Studio album by The Miracles
- Released: 1978
- Genre: Soul
- Length: 29:48
- Language: English
- Label: Columbia

The Miracles chronology
| Love Crazy (1977) | The Miracles (1978) |  |

= The Miracles (album) =

The Miracles is a 1978 studio album by American soul vocal group The Miracles. It is their last of two albums released during their stint on Columbia Records. Lead vocalist Billy Griffin left the group to pursue his solo career and Pete Moore retired from touring, which led to their initial disbandment.

==Reception==
In the 1983 edition of The New Rolling Stone Record Guide, this album was scored three out of five stars.

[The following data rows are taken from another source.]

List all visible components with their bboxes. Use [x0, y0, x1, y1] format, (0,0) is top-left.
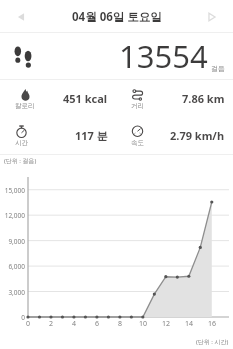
- staticText: 8: [114, 319, 126, 329]
- button[interactable]: 시간: [0, 117, 116, 154]
- button[interactable]: Previous day: [8, 4, 34, 30]
- staticText: 시간: [15, 139, 28, 147]
- staticText: 15,000: [0, 186, 25, 195]
- staticText: (단위 : 시간): [196, 338, 229, 346]
- staticText: 14: [183, 319, 195, 329]
- staticText: 13554: [119, 35, 208, 77]
- other: Steps: [13, 43, 39, 69]
- staticText: 04월 06일 토요일: [72, 9, 162, 25]
- staticText: 10: [137, 319, 149, 329]
- staticText: 451 kcal: [63, 91, 108, 106]
- staticText: 7.86 km: [182, 91, 225, 106]
- button[interactable]: 거리: [116, 80, 233, 117]
- staticText: 2: [45, 319, 57, 329]
- staticText: 속도: [131, 139, 144, 147]
- staticText: (단위 : 걸음): [4, 157, 37, 165]
- staticText: 16: [206, 319, 218, 329]
- staticText: 0: [0, 313, 25, 322]
- button[interactable]: Steps: [0, 33, 233, 79]
- staticText: 12,000: [0, 211, 25, 220]
- staticText: 칼로리: [15, 102, 35, 110]
- staticText: 걸음: [211, 64, 225, 73]
- button[interactable]: 속도: [116, 117, 233, 154]
- button[interactable]: 칼로리: [0, 80, 116, 117]
- button[interactable]: Next day: [199, 4, 225, 30]
- staticText: 0: [22, 319, 34, 329]
- staticText: 2.79 km/h: [170, 128, 225, 143]
- staticText: 3,000: [0, 288, 25, 297]
- staticText: 117 분: [75, 128, 108, 143]
- staticText: 12: [160, 319, 172, 329]
- staticText: 6,000: [0, 262, 25, 271]
- staticText: 6: [91, 319, 103, 329]
- staticText: 거리: [131, 102, 144, 110]
- staticText: 9,000: [0, 237, 25, 246]
- staticText: 4: [68, 319, 80, 329]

In 2011's The Encyclopedia of Popular Music, this album received two out of five stars.

==Track listing==
1. "I Can’t Stand It" – 3:16
2. "Love Doctor" – 3:52
3. "The Magic of Your Eyes (Laura’s Eyes)" – 4:07
4. "Freeway" – 4:19
5. "Hot Dance" – 2:59
6. "Mean Machine" – 3:16
7. "Sad Rain" – 4:16
8. "Reach for the Sky" – 3:42

==Personnel==
The Miracles
- Billy Griffin – vocals
- Donald Griffin – guitar
- Warren "Pete" Moore – vocals
- Bobby Rogers – vocals
- Ronnie White – vocals

Additional personnel
- Dorothy Ashby – harp on "Sad Rain"
- Michael Boddicker – keyboards
- David Foster – keyboards
- Larry Nash – keyboards
- Raymond Pounds – drums
- Stevie Wonder – keyboards
- Nathan Watts – bass guitar

==Chart performance==
The Miracles did not chart, but "Mean Machine" reached 55 on the Billboard R&B Singles chart.